O outro foi um nordestino que eu conheci nos banheiros do Tietê. Ele falou que
dava o cu para juntar a grana da passagem de volta.
Eu comia seu cu e mandava ele falar da seca, falar da fome, com sotaque, falar da
miséria, falar dos filhos que morreram um a um e que ele enterrou junto dos pés
secos da mandioca, fala de Graciliano Ramos, porra. Comi até mandá-lo de volta
para a caatinga. A única coisa civilizada que ele levou embora foi o meu sêmen,
nadando dentro do seu rabo seco.
Me apaixonar só por você, é claro.
Trouxe comida.
Eu guardo a imagem exata da primeira vez que nos encontramos.
Eu me aproximei e disse: “ Deixa-me beijar teus pés. lavar com a língua o teu
corpo.”
Eu te amei a primeira vez que me pediu esmolas. Logo depois que você abordou o
carro forte do banco e pediu um dinheiro para o pão.
E o motorista disse que não tinha trocado.
Você me pediu trocados e eu te dei.
E chorei. Chorei tanto que metade de mim se foi naquelas águas. Desidratei
naquela tristeza. Binho vestiu-se, pegou o dinheiro e perguntou: “Gostou ?”. Nem
sentiu que nada acontecera.
RAPAZ
Tempo é o frio que faz entre o calor de um corpo e o próximo.
HOMEM
Coloco minha mão à luz do sol, olhando a palma, as linhas, mas o que me
impressiona é sua firmeza. Sólida. Solto-a ao mar como uma rede de pesca.
Curiosa. Á vida.
E eu a perdê-la de vista. Minha mão dentro do outro. Até o pulso. Ou além.
RAPAZ
Toda vez que eu beijo, quero descobrir a sensação exata do primeiro beijo. Não do
meu, o primeiro beijo de todos os tempos. O primeiro encontro de salivas, o
despertar do desejo dos homens, as primeiras línguas que se amaciaram e se
comprometeram.
O universo inteiro deve ter gozado em uníssono. Desesperada e organicamente.

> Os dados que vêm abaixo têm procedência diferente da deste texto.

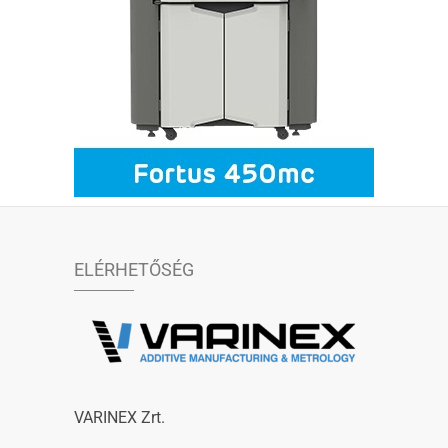
ELÉRHETŐSÉG
VARINEX Zrt.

Todas as forças da natureza gozando através daquelas bocas.
Eu busco exatamente o prazer que eles tiveram.
O resto é eco. Distante. Que vai se amarelando em mofo e fingimento.
Eu quero um homem que me traga a ereção de Deus quando criou o mundo,
o prazer de Deus quando criou o homem e o prazer do homem quando criou o
prazer.
( Para alguns homens da platéia ) Dê-me um grito de prazer nunca antes dado.

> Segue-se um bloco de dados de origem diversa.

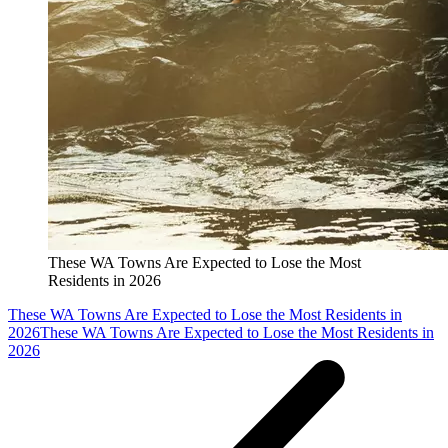
These WA Towns Are Expected to Lose the Most
Residents in 2026
These WA Towns Are Expected to Lose the Most Residents in
2026
These WA Towns Are Expected to Lose the Most Residents in
2026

Dê-me um beijo mais espesso e mais molhado. Dê-me algo deste impulso dos teus
músculos. Dê-me um pouco do tesão que movimenta o teu sangue. Dê-me teu
corpo sem saber o que eu devolvo. Dê-me algo que eu possa chamar de vida, que
eu possa injetar em meu tecido, que eu possa diluir em meus líquidos.
Sinto passos dentro de mim, mas quem alcança o meu coração ? Quem alcança o
meu coração ? Quem alcança o meu coração?